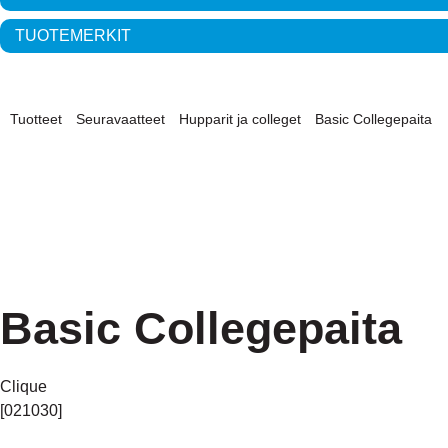
TUOTEMERKIT
Tuotteet
Seuravaatteet
Hupparit ja colleget
Basic Collegepaita
Basic Collegepaita
Clique
[021030]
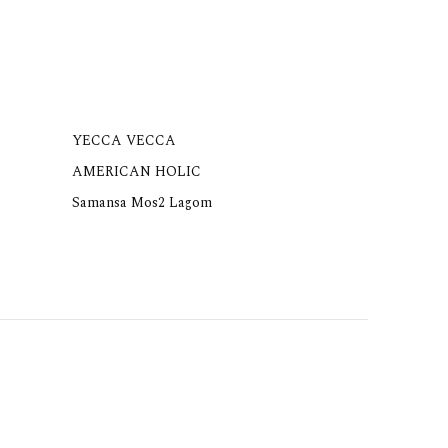
YECCA VECCA
AMERICAN HOLIC
Samansa Mos2 Lagom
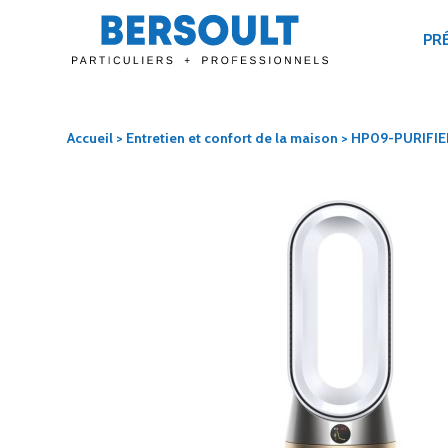
PR
Accueil
>
Entretien et confort de la maison
> HP09-PURIFIE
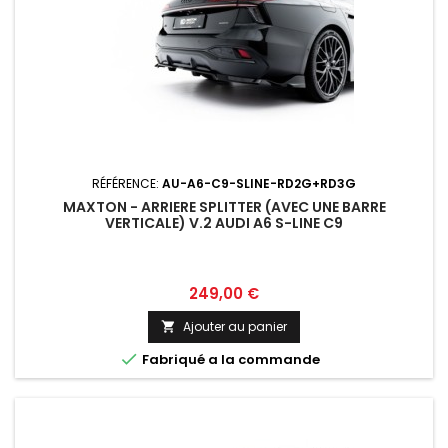
RÉFÉRENCE:
AU-A6-C9-SLINE-RD2G+RD3G
MAXTON - ARRIERE SPLITTER (AVEC UNE BARRE
VERTICALE) V.2 AUDI A6 S-LINE C9
Prix
249,00 €
Ajouter au panier


Fabriqué a la commande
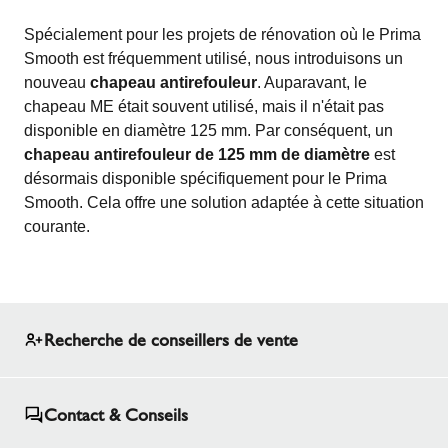
Spécialement pour les projets de rénovation où le Prima
Smooth est fréquemment utilisé, nous introduisons un
nouveau
chapeau antirefouleur
. Auparavant, le
chapeau ME était souvent utilisé, mais il n'était pas
disponible en diamètre 125 mm. Par conséquent, un
chapeau antirefouleur de 125 mm de diamètre
est
désormais disponible spécifiquement pour le Prima
Smooth. Cela offre une solution adaptée à cette situation
courante.
Recherche de conseillers de vente
Contact & Conseils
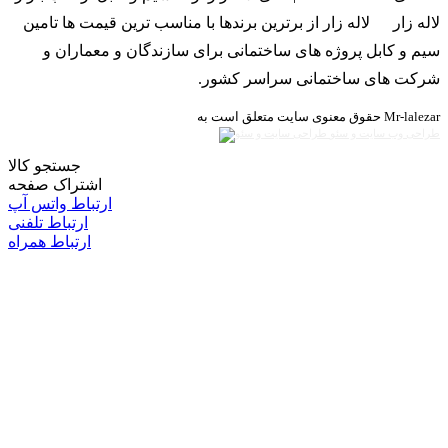
لاله زار از برترین برندها با مناسب ترین قیمت ها تامین
سیم و کابل پروژه های ساختمانی برای سازندگان و معماران و
شرکت های ساختمانی سراسر کشور.
حقوق معنوی سایت متعلق است به Mr-lalezar
طراحی وب سایت و سئو
جستجو کالا
اشتراک صفحه
ارتباط واتس آپ
ارتباط تلفنی
ارتباط همراه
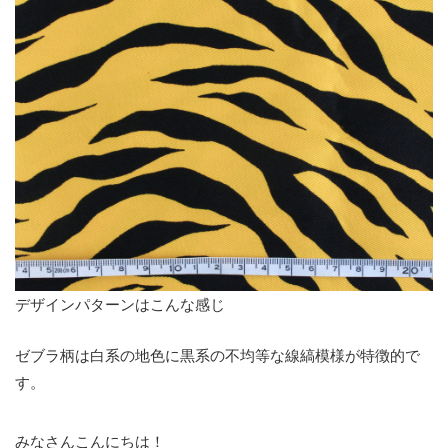
デザインパターンはこんな感じ
ゼブラ柄は白系の地色に黒系の不均等な線縞模様が特徴的で
す。
みなさんこんにちは！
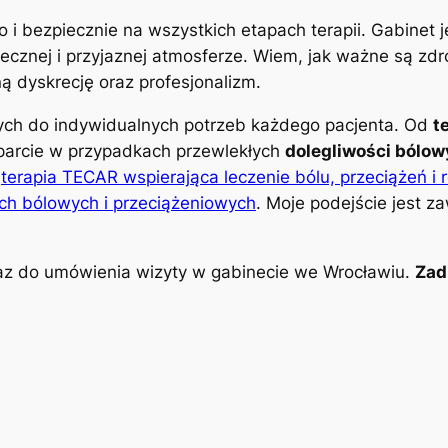
o i bezpiecznie na wszystkich etapach terapii. Gabinet
znej i przyjaznej atmosferze. Wiem, jak ważne są zdro
 dyskrecję oraz profesjonalizm.
nych do indywidualnych potrzeb każdego pacjenta. Od
t
parcie w przypadkach przewlekłych
dolegliwości bólo
k
terapia TECAR wspierająca leczenie bólu, przeciążeń i 
ch bólowych i przeciążeniowych
. Moje podejście jest z
z do umówienia wizyty w gabinecie we Wrocławiu.
Zad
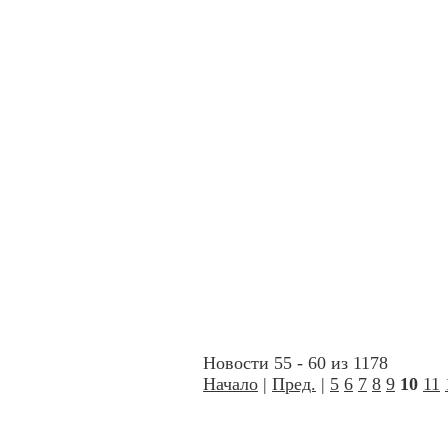
Новости 55 - 60 из 1178
Начало
|
Пред.
|
5
6
7
8
9
10
11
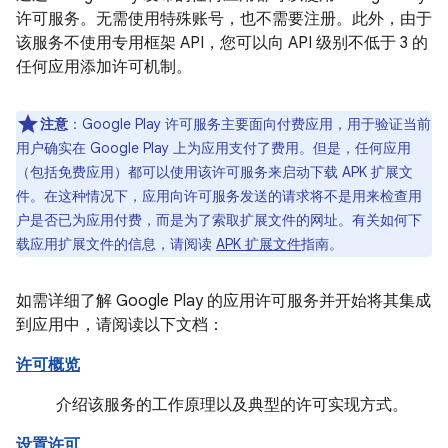
许可服务。无需使用特殊账号，也不需要注册。此外，由于
该服务不使用专用框架 API，您可以向 API 级别不低于 3 的
任何应用添加许可机制。
注意
：Google Play 许可服务主要面向付费应用，用于验证当前
用户确实在 Google Play 上为应用支付了费用。但是，任何应用
（包括免费应用）都可以使用该许可服务来启动下载 APK 扩展文
件。在这种情况下，应用向许可服务发送的请求将不是用来检查用
户是否已为应用付费，而是为了索取扩展文件的网址。有关如何下
载应用扩展文件的信息，请阅读
APK 扩展文件
指南。
如需详细了解 Google Play 的应用许可服务并开始将其集成
到应用中，请阅读以下文档：
许可概览
介绍该服务的工作原理以及典型的许可实现方式。
设置许可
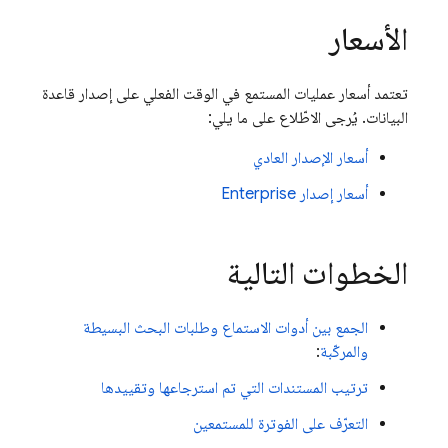
الأسعار
تعتمد أسعار عمليات المستمع في الوقت الفعلي على إصدار قاعدة
البيانات. يُرجى الاطّلاع على ما يلي:
أسعار الإصدار العادي
أسعار إصدار Enterprise
الخطوات التالية
الجمع بين أدوات الاستماع وطلبات البحث البسيطة
والمركّبة
:
ترتيب المستندات التي تم استرجاعها وتقييدها
التعرّف على الفوترة للمستمعين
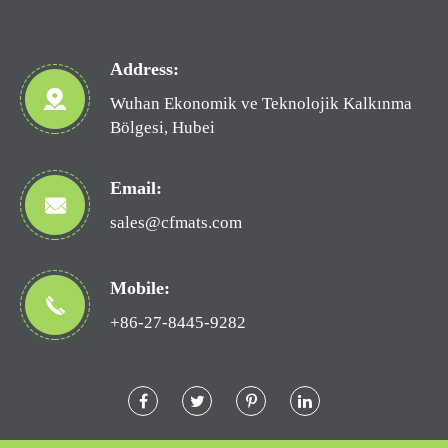
Address:
Wuhan Ekonomik ve Teknolojik Kalkınma
Bölgesi, Hubei
Email:
sales@cfmats.com
Mobile:
+86-27-8445-9282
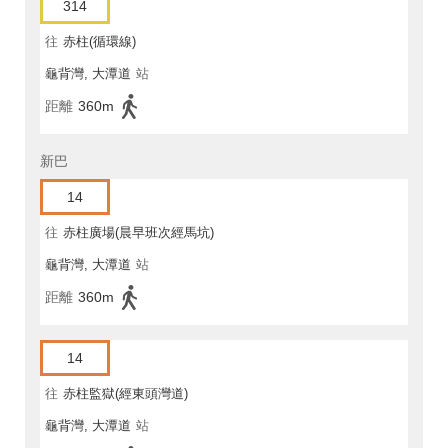
314
往
赤柱(循環線)
龜背灣, 大潭道
站
距離
360m
新巴
14
往
赤柱廣場(晨早班次經馬坑)
龜背灣, 大潭道
站
距離
360m
14
往
赤柱監獄(經東頭灣道)
龜背灣, 大潭道
站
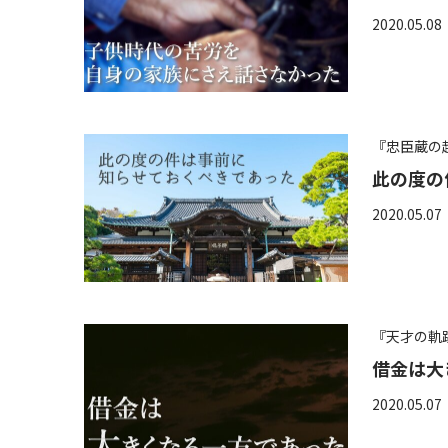
2020.05.08
『忠臣蔵の
此の度の
2020.05.07
『天才の軌
借金は大
2020.05.07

Exercise description —
Every line from the start of the material through the line containing "Contact & Conseils" is needed exactly as written; the pictures are not.

Output —
TUOTEMERKIT
Tuotteet
Seuravaatteet
Hupparit ja colleget
Basic Collegepaita
Basic Collegepaita
Clique
[021030]
YECCA VECCA
AMERICAN HOLIC
Samansa Mos2 Lagom
PR
Accueil
>
Entretien et confort de la maison
> HP09-PURIFIE
RÉFÉRENCE:
AU-A6-C9-SLINE-RD2G+RD3G
MAXTON - ARRIERE SPLITTER (AVEC UNE BARRE
VERTICALE) V.2 AUDI A6 S-LINE C9
Prix
249,00 €
Ajouter au panier


Fabriqué a la commande
Spécialement pour les projets de rénovation où le Prima
Smooth est fréquemment utilisé, nous introduisons un
nouveau
chapeau antirefouleur
. Auparavant, le
chapeau ME était souvent utilisé, mais il n'était pas
disponible en diamètre 125 mm. Par conséquent, un
chapeau antirefouleur de 125 mm de diamètre
est
désormais disponible spécifiquement pour le Prima
Smooth. Cela offre une solution adaptée à cette situation
courante.
Recherche de conseillers de vente
Contact & Conseils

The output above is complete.